Ketika appeal to emotion digunakan sebagai strategi argumentasi utama, ini mengindikasikan kelemahan dalam argumen substantif. Jika ada dasar hukum yang kuat untuk menentang Perpol, argumen tersebut seharusnya dapat disampaikan dengan fakta, analisis, dan logika tanpa perlu bergantung pada manipulasi emosi.

Untuk memahami secara konkret bagaimana kesalahan-kesalahan logika yang dimaksud mempengaruhi perdebatan tentang Perpol Nomor 10 Tahun 2025,  kitab isa membandingkan pandangan Mahfud MD sebagai representasi Komite Reformasi Polri, dan Boni Hargens) sebagai representasi pandangan analitis yang berbeda.

Mahfud MD menilai bahwa Perpol Nomor 10 Tahun 2025 bertentangan dengan putusan Mahkamah Konstitusi karena dianggap melemahkan mekanisme pengawasan eksternal terhadap institusi kepolisian. Ia berpendapat bahwa peraturan ini mengembalikan kewenangan berlebihan kepada internal Polri dan mengabaikan prinsip checks and balances yang ditekankan oleh MK.

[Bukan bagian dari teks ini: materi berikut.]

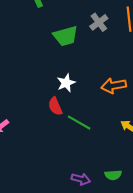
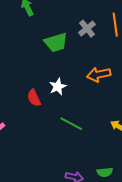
orange arrow: (114, 86) -> (99, 75), moved
red semicircle: (55, 106) -> (34, 98), moved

Saya memberikan interpretasi yang berbeda, menilai bahwa Perpol justru memperkuat implementasi putusan MK dengan menyediakan mekanisme internal yang lebih jelas, terstruktur, dan accountable. Ia berpendapat bahwa apa yang dilihat sebagai "melemahkan pengawasan eksternal" sebenarnya adalah "memperjelas mekanisme operasional" yang tetap sejalan dengan prinsip-prinsip MK.

Perbandingan ini menunjukkan bahwa kualitas argumentasi sangat bergantung pada metodologi yang digunakan. Ketika argumen dibangun dengan menghindari logical fallacies dan fokus pada analisis substantif, seperti yang dilakukan Boni Hargens, hasilnya adalah diskusi yang lebih produktif dan informatif.

Sebaliknya, ketika argumen bergantung pada emosi, generalisasi, dan penyederhanaan, seperti yang sering muncul dalam pendekatan Mahfud MD dan Komite Reformasi Polri, hasilnya adalah perdebatan yang polarized dan kurang konstruktif.

Ini bukan untuk mengatakan bahwa Mahfud MD atau Komite Reformasi Polri salah dalam concern mereka tentang reformasi Polri atau pentingnya menjaga checks and balances.

Namun, cara mereka menyampaikan concern tersebut—dengan menggunakan logical fallacies—melemahkan posisi mereka dan mengurangi kemungkinan untuk mencapai solusi yang konstruktif dan didasarkan pada pemahaman hukum yang akurat.